I have been searching the interwebs but i find nothing concerning premade d handles.I just want one for reference so i can make some custom ones. any ideas folks?


----------



## JohnnyChance (Nov 15, 2011)

Bam!

You could also ask some of the guys here who do rehandle work. I'm sure they have some old ones laying around. Or next time they replace one, save it for you before it hits the garbage.


----------



## Dave Martell (Nov 15, 2011)

Good idea Johnny! 

Mike, I've got a few used ones to chose from. Shoot me your address and what size you'd like to see and I'll hook you up.


----------



## mhenry (Nov 15, 2011)

Mike, I have a 5 gallon bucket full of scrap handles


----------



## Andrew H (Nov 15, 2011)

mhenry said:


> Mike, I have a 5 gallon bucket full of scrap handles


 
Yeah, "scrap" handles. :lol2:


----------



## Mike Davis (Nov 15, 2011)

I think i just need to get a few....Maybe in the 130-150 range...I think after handling one, i would mind having a few in my kitchen, and maybe for future offerings.
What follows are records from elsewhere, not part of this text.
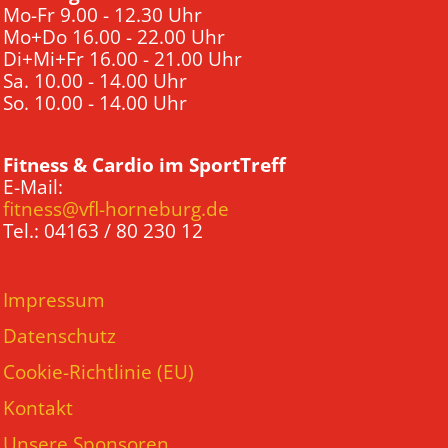
Mo-Fr 9.00 - 12.30 Uhr
Mo+Do 16.00 - 22.00 Uhr
Di+Mi+Fr 16.00 - 21.00 Uhr
Sa. 10.00 - 14.00 Uhr
So. 10.00 - 14.00 Uhr
Fitness & Cardio im SportTreff
E-Mail:
fitness@vfl-horneburg.de
Tel.: 04163 / 80 230 12
Impressum
Datenschutz
Cookie-Richtlinie (EU)
Kontakt
Unsere Sponsoren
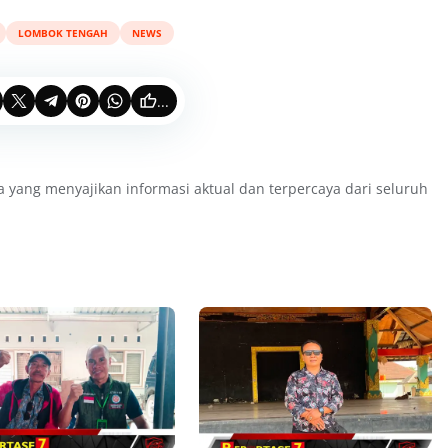
LOMBOK TENGAH
NEWS
...
a yang menyajikan informasi aktual dan terpercaya dari seluruh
Not sure but i think a 140-150 is a standard 240 gyuto size? Not sure.....I have a 135 petty i made with a 130 handle on it...I like it quite well, but not sure if there is a standard....?


----------



## apicius9 (Nov 16, 2011)

I can't see any standard, huge differences between makers. But that's the fun of custom work, you can do whatever you and the customer agree on. I have my own personal rules of thumb, but there is quite a bit of flexibility. I find the really small knives to be the most difficult to match a handle to, around 145mm for a 240 and maybe a little longer for a 270 sounds about right in most cases.

Stefan


----------